RFR: 8317755: G1: Periodic GC interval should test for the last whole heap GC [v2]
Thomas Schatzl
tschatzl at openjdk.org
Wed Nov 8 13:51:03 UTC 2023
On Wed, 18 Oct 2023 14:27:26 GMT, Aleksey Shipilev <shade at openjdk.org> wrote:
>> See the description in the bug. Fortunately, we already track the last whole-heap GC. The new regression test verifies the behavior.
>>
>> Additional testing:
>> - [x] Linux x86_64 fastdebug `tier1 tier2 tier3`
>
> Aleksey Shipilev has updated the pull request with a new target base due to a merge or a rebase. The incremental webrev excludes the unrelated changes brought in by the merge/rebase. The pull request contains five additional commits since the last revision:
>
> - Merge branch 'master' into JDK-8317755-g1-periodic-whole
> - Optional flag
> - Merge branch 'master' into JDK-8317755-g1-periodic-whole
> - Keep the cast
> - Fix
Sorry for the late reply, I have been busy with getting the 423 JEP out the door :)
> _Mailing list message from [Kirk Pepperdine](mailto:kirk at kodewerk.com) on [hotspot-gc-dev](mailto:hotspot-gc-dev at mail.openjdk.org):_
>
> Don?t we have already have a GCInterval with a default value of Long.MAX_VALUE?
There is no such flag.
>When I hear the word idle I immediately start thinking, CPU idle.
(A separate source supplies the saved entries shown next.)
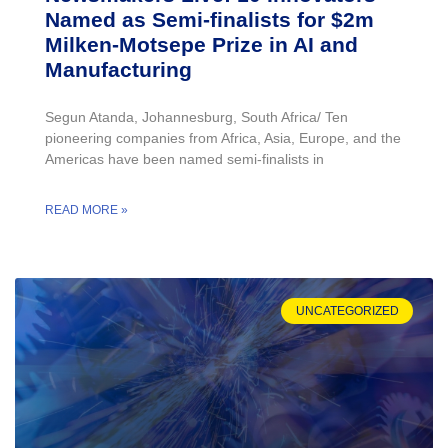
Named as Semi-finalists for $2m
Milken-Motsepe Prize in AI and
Manufacturing
Segun Atanda, Johannesburg, South Africa/ Ten
pioneering companies from Africa, Asia, Europe, and the
Americas have been named semi-finalists in
READ MORE »
UNCATEGORIZED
In this case however, I quickly shifted to memory idle which I think translates nicely into how idle are the allocators. Thus basing heap sizing ergonomics on allocation rates seems like a reasonable metric until you consider the edge cases. The most significant ?edge case? IME is when GC overheads start exceeding 20%. In those cases GC will throttle allocations and that in turn cases ergonomics to reduce sizes instead of increasing them (to reduce GC overhead). My conclusion from this is that ergonomics should consider both allocation rates and GC overhead when deciding on how to resize heap at the end of a collection.
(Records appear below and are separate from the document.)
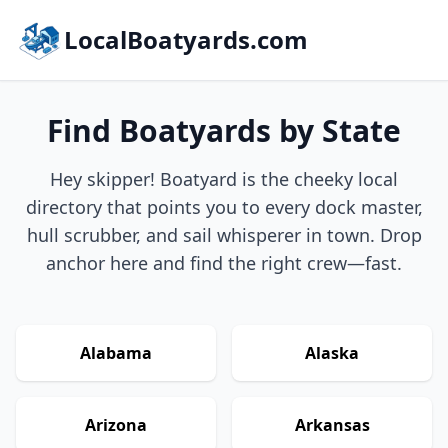
LocalBoatyards.com
Find Boatyards by State
Hey skipper! Boatyard is the cheeky local
directory that points you to every dock master,
hull scrubber, and sail whisperer in town. Drop
anchor here and find the right crew—fast.
Alabama
Alaska
Arizona
Arkansas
Allocation rate directly impacts GC overhead by causing more GCs.
> Fortunately there are a steady stream of GC events that create a convenient point in time to make an ergonomic adjustment. Not having allocations and as a result not having the collector run implies one has to manufacture a convenient point in time to make an ergonomic sizing decision.
See [JDK-8238687](https://bugs.openjdk.org/browse/JDK-8238687).
That CR and this proposed feature complement each other, GC should do something when there is no steady stream of gc events.
> [...]
> As for returning memory, two issues, there appears to be no definition for ?unused memory?. Secondly, what I can say after looking at 1000s of GC logs is that the amount of floating garbage that G1 leaves behind even after several concurrent cycles is not insignificant.
G1 currently respects `Min/MaxHeapFreeRatio` which is tunable. They may be fairly lenient.
>I also write a G1 heap fragmentation viewer and what it revealed is that heap remains highly fragmented and scattered after each GC cycle. All this suggests that heap will need to be compacted with a full collection in order to return a significantly large enough block of memory to make the entire effort worthwhile.
There is no harm with fragmentation on a region level; G1 will give back memory on a region level anyway if able to do so (see `Min/MaxHeapFreeRatio` default values). There is now a humongous-object compacting full gc stage if necessary, so keeping region-level fragmentation in check is less of an issue now.
>Again, if the application is idle, then no harm no foul. However, for those applications that are memory-idle but not CPU-idle this might not be a great course of action.
Hence the flag described in the JEP. The reason why the defaults disable the CPU-idle check is that there is no good default.
>
> In my mind, any trigger for a speculative collection would need to take into consideration, allocation rates, GC overhead, and mutator busyness (for cases when GC and allocator activity is low to 0).
>
It does (if told to do so appropriately).
>From @shipilev :
>> This is corroborated by experience from me working with end users actually doing that (i.e. force a whole heap analysis externally).
>
>Yes, and that is the beauty of periodic GCs that are driven by GC itself, when it knows it should not start the periodic GCs if there was recent activity. That part if captured in JEP, I think. What this PR does, is extends the usefulness of periodic GCs to the cases where you need a whole heap analysis to make the best call about what to do next. In G1 case, maybe discovering that we need to start running mixed collections to unclutter the heap.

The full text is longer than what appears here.